Я сидела, навалившись на холодную бетонную плиту, и украдкой повторяла руну земли — кривая линия, изгибаясь дугами, заполняла половину расстояния от запястья до локтя и — резкая прямая внизу, подчёркивая рисунок. Я старалась делать это без усилий, чтобы не засыпать наше обиталище песком, но от руны все равно летели мелкие песчинки и камешки, оседая на свитере. С воды потянуло холодом и я поежилась, отталкиваясь от камня и укутываясь в ткань посильней. И поймала на себе взгляд.
Эрик кинул, чуть не попав мне в лицо, огромный клетчатый плед, способный укутать нас обоих. Я прогнала мысль и с благодарностью залезла в него. Солнце дарило только зайчики, обжигая кристально-чистым холодом.
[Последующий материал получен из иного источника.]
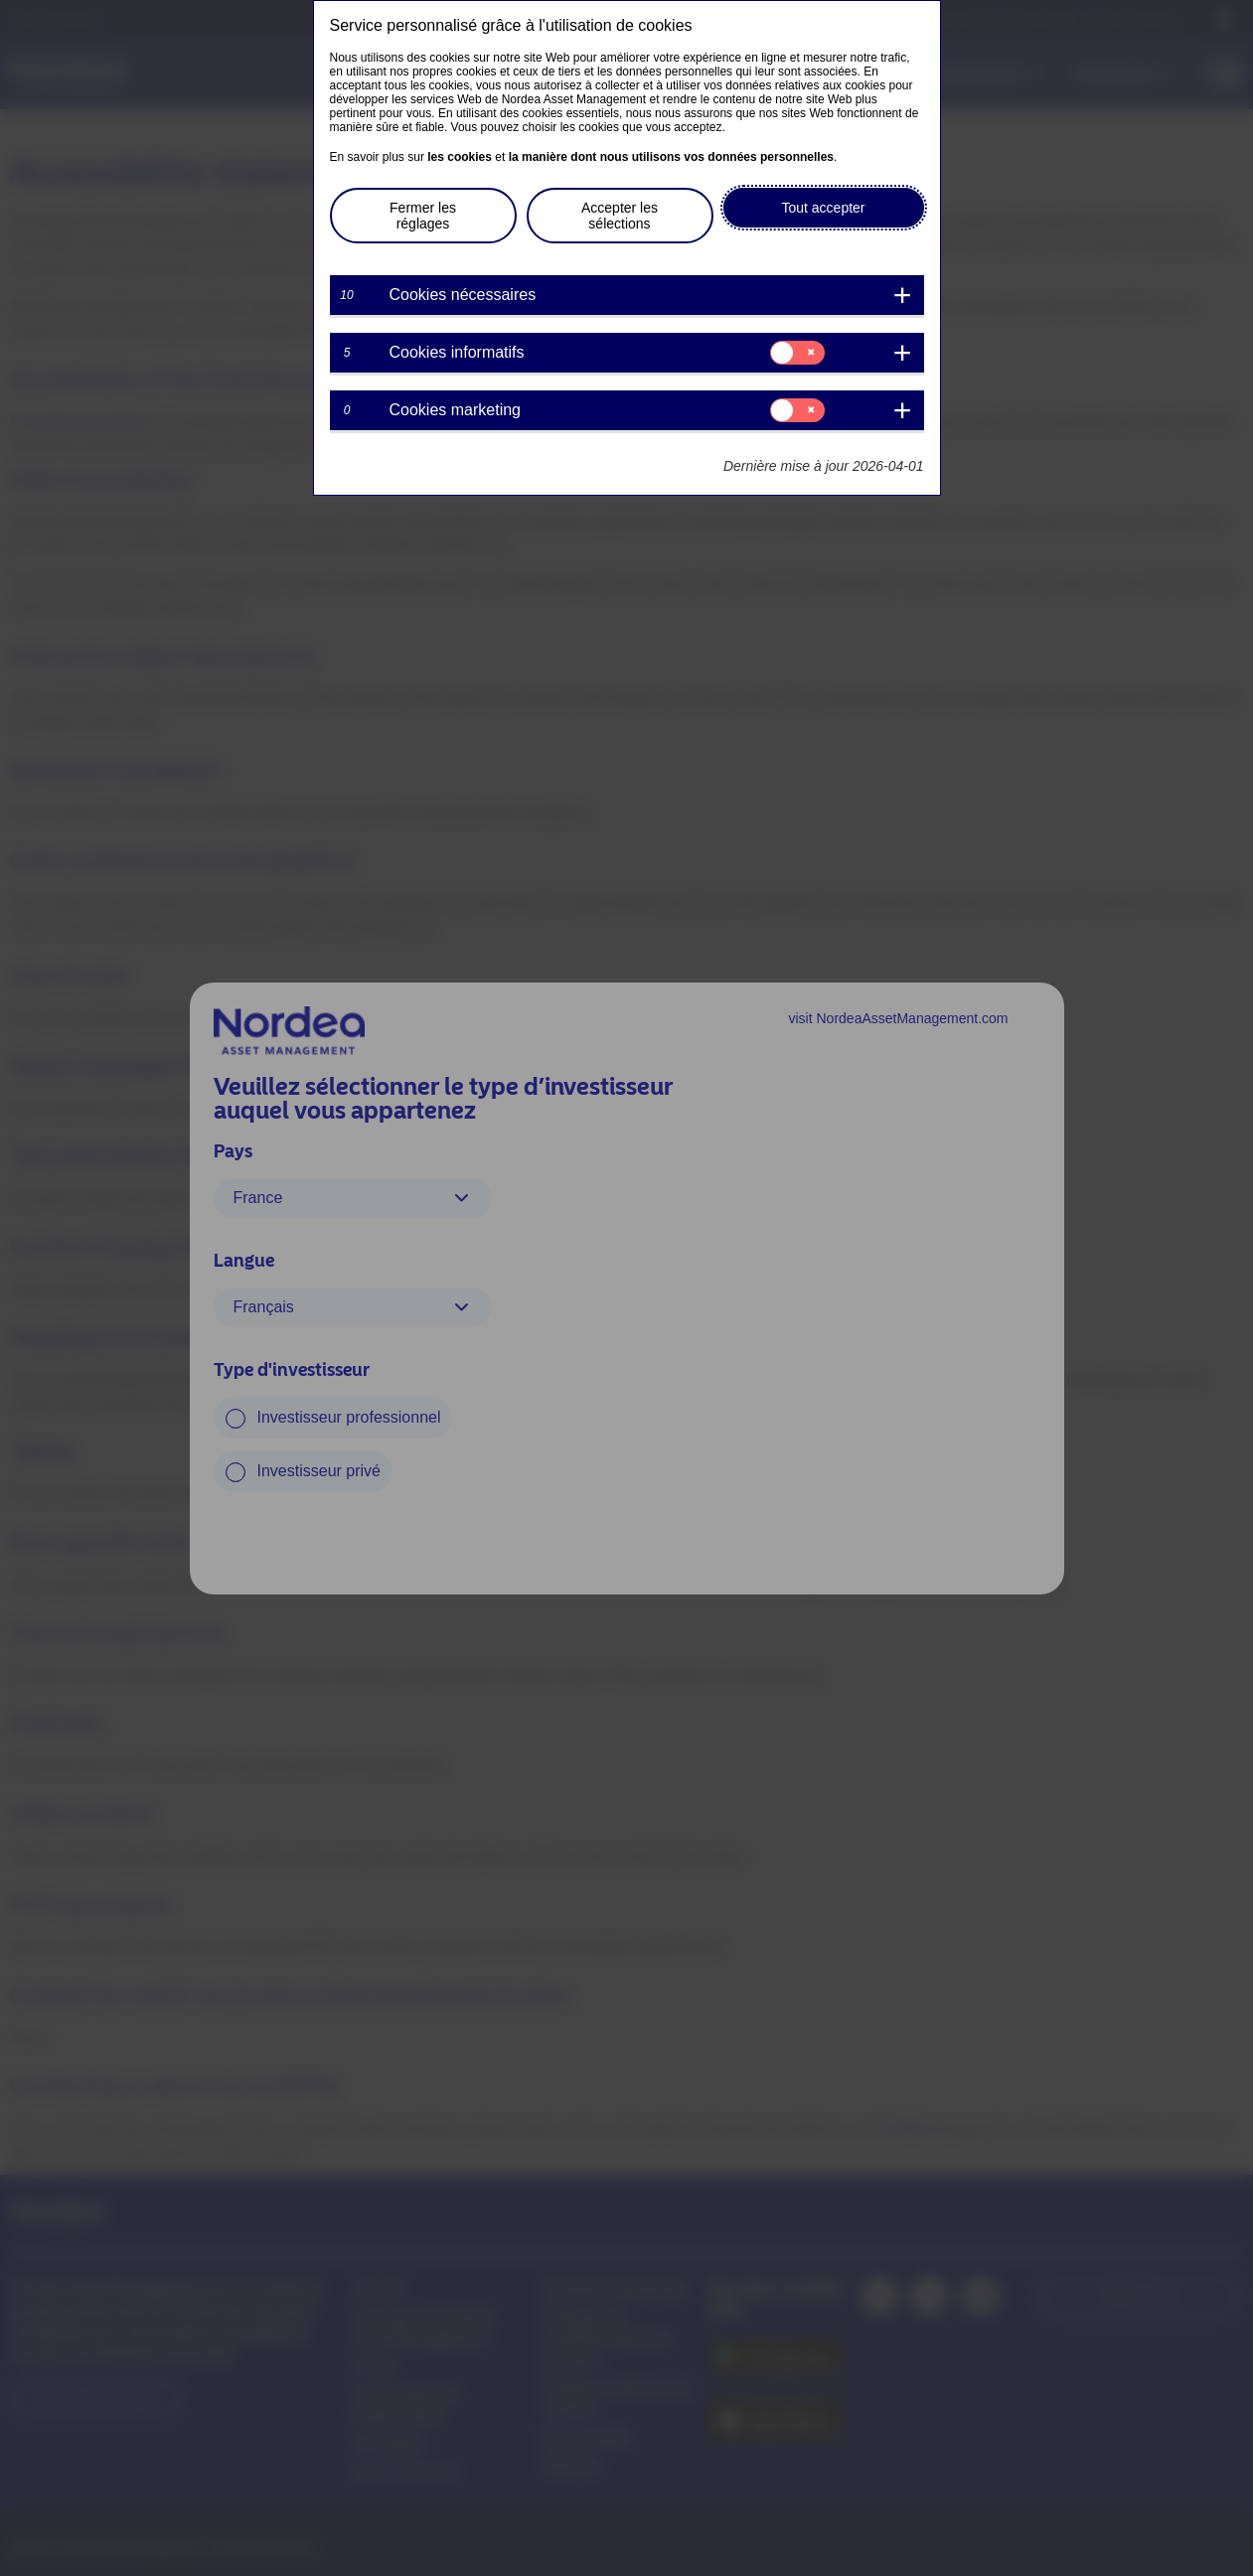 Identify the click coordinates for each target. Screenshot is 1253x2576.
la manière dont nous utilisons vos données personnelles (671, 157)
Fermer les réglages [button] (423, 215)
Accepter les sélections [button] (619, 215)
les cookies (459, 157)
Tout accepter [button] (822, 208) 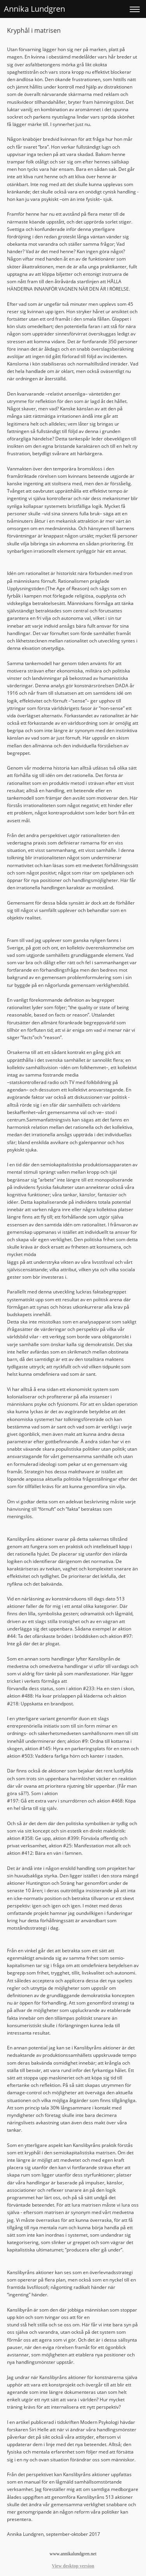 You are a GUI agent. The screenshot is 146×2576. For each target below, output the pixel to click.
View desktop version (73, 2566)
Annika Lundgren (34, 9)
Плед пах лаком для кожаной обуви и почти неуловимо щекотал нос запахом хвои, вперемешку с металлом. На обратной стороне век всплыла колючая водолазка и его грубая рука, испещренная шрамами.
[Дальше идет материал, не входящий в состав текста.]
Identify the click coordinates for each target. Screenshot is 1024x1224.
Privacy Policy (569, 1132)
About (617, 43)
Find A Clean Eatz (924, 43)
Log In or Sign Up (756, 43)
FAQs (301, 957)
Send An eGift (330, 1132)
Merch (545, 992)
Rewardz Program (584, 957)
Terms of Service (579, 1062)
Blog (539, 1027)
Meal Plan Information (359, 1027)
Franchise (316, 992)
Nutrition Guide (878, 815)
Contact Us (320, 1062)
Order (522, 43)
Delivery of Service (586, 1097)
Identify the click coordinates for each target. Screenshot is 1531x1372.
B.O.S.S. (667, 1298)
Я поежилась и оглянулась в поиске спасителя, с надеждой выискивая Касс взглядом. Может, она вспомнит, что должна о чем-то рассказать? Пусть хотя бы просто насмешливо скривится и покажет, как правильно рисуется руна.
Но тесную комнатку с каплями дождевой влаги на холодных стенах разогрел до предела вошедший Джейд. Окинул помещение взглядом, нахмурился, согнулся и уперся спиной в лоджию:
— Хочешь? — я не сразу сообразила, что он держит в руках стаканчик. Сил хватило только на кивок.
Холодный чай вернул кристально-чистый озноб на руки, укутанные пледом, и я привычно представила бескрайнюю пустошь. Я — ветер. Эта картинка окончательно успокоила сознание, я рискнула открыть глаза.
Маленькая девочка в темно синем платье. Корсет на шнуровке, неумело завязанный, волосы собраны высоко на макушке и спрятаны под шляпку. Девочка подбирает подол, запутываясь в бесконечных слоях ткани, и торопливо устремляется за матерью. Женщина уже остановилась, обведя взглядом простор, колышущийся на ветру. Фиолетовые и коричневые пятна мельтешат вокруг, а подниматься в гору все труднее. Мать улыбается и подхватывает малышку на руки. Ей не больше шести.
С холма видно далекое море, где-то в стороне останки средневекового замка. Сегодня нет туристов. Сегодня никого нет:
— Только ты и я. Неужели не здорово? — женщина наклоняется к запыхавшемуся ребенку:
— Устала.
Но оно того стоило. Девочка почти сразу забывает о ноющих ногах и восхищенно глядит с высоты. Бесконечное море вереска смягчает реальность.
— Мама, мы на небе? — малышка чуть подпрыгивает. Ровно на столько, насколько позволяет этикет.
— Почти, — мать смеется, подхватывает девочку на руки, и они кружатся. Пустота нескончаемой преградой разливается между ними и миром. Ощущение бесконечного счастья и бабочек в животе.
Они опускаются прямо на вереск, не боясь запачкать платьев. Едят булочки с вареньем руками и вытирают влажным полотенцем, проливая сладкий чай. Мама что-то делает руками так, что невероятной красоты рисунок загорается в воздухе. Травинка зажглась, тут же истлев, повергая девочку в восторг. Мать двигает ее неумелыми детскими ладошками.
Они рисуют руну стихий.
Внизу, среди вереска собирается болотце. Мать успокаивает девочку и терпеливо глядит ей в глаза. Еще немного.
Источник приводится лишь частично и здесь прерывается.